▶ REQUIREMENT: Each line of the data below that carries the word "client" needs to be copied.

Document layout analysis data:

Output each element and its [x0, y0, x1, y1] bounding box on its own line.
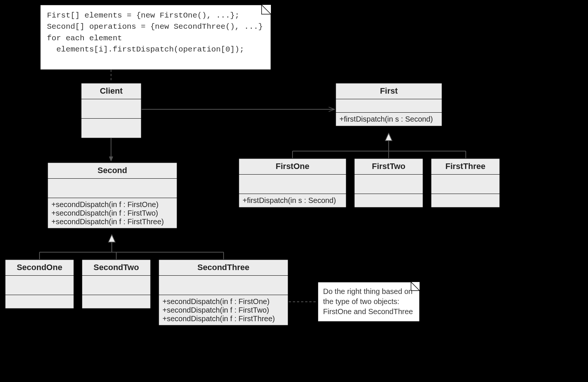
class-firstthree: FirstThree: [431, 158, 500, 208]
class-secondone-attrs: [5, 276, 74, 295]
class-secondone: SecondOne: [5, 259, 74, 309]
class-firsttwo: FirstTwo: [354, 158, 423, 208]
class-first-ops: +firstDispatch(in s : Second): [336, 113, 442, 126]
class-firstthree-ops: [431, 194, 500, 207]
class-secondtwo-ops: [82, 295, 151, 309]
class-client-attrs: [81, 99, 141, 119]
class-client: Client: [81, 83, 142, 138]
class-firstone: FirstOne +firstDispatch(in s : Second): [238, 158, 347, 208]
class-firsttwo-attrs: [354, 175, 423, 194]
class-secondthree-ops: +secondDispatch(in f : FirstOne) +second…: [159, 295, 288, 325]
class-second-attrs: [48, 179, 177, 198]
class-secondthree-attrs: [159, 276, 288, 295]
class-second-title: Second: [48, 163, 177, 179]
class-first-title: First: [336, 83, 442, 99]
class-second-ops: +secondDispatch(in f : FirstOne) +second…: [48, 198, 177, 228]
note-explain-text: Do the right thing based on the type of …: [318, 282, 420, 322]
class-secondone-title: SecondOne: [5, 260, 74, 276]
diagram-canvas: First[] elements = {new FirstOne(), ...}…: [0, 0, 588, 382]
class-firstthree-title: FirstThree: [431, 159, 500, 175]
class-firstone-ops: +firstDispatch(in s : Second): [239, 194, 346, 207]
class-secondtwo: SecondTwo: [82, 259, 151, 309]
class-first: First +firstDispatch(in s : Second): [335, 83, 442, 126]
class-secondtwo-attrs: [82, 276, 151, 295]
class-firsttwo-ops: [354, 194, 423, 207]
class-firstthree-attrs: [431, 175, 500, 194]
class-firstone-title: FirstOne: [239, 159, 346, 175]
class-secondone-ops: [5, 295, 74, 309]
note-explain: Do the right thing based on the type of …: [318, 282, 420, 322]
note-code: First[] elements = {new FirstOne(), ...}…: [40, 5, 271, 70]
class-secondthree: SecondThree +secondDispatch(in f : First…: [158, 259, 288, 326]
class-firsttwo-title: FirstTwo: [354, 159, 423, 175]
class-secondthree-title: SecondThree: [159, 260, 288, 276]
class-second: Second +secondDispatch(in f : FirstOne) …: [47, 162, 177, 229]
note-code-text: First[] elements = {new FirstOne(), ...}…: [40, 5, 271, 70]
class-firstone-attrs: [239, 175, 346, 194]
class-secondtwo-title: SecondTwo: [82, 260, 151, 276]
class-client-ops: [81, 119, 141, 138]
class-client-title: Client: [81, 83, 141, 99]
class-first-attrs: [336, 99, 442, 113]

▶ EXPECTED OUTPUT:
class-client-attrs: [81, 99, 141, 119]
class-client: Client: [81, 83, 142, 138]
class-client-ops: [81, 119, 141, 138]
class-client-title: Client: [81, 83, 141, 99]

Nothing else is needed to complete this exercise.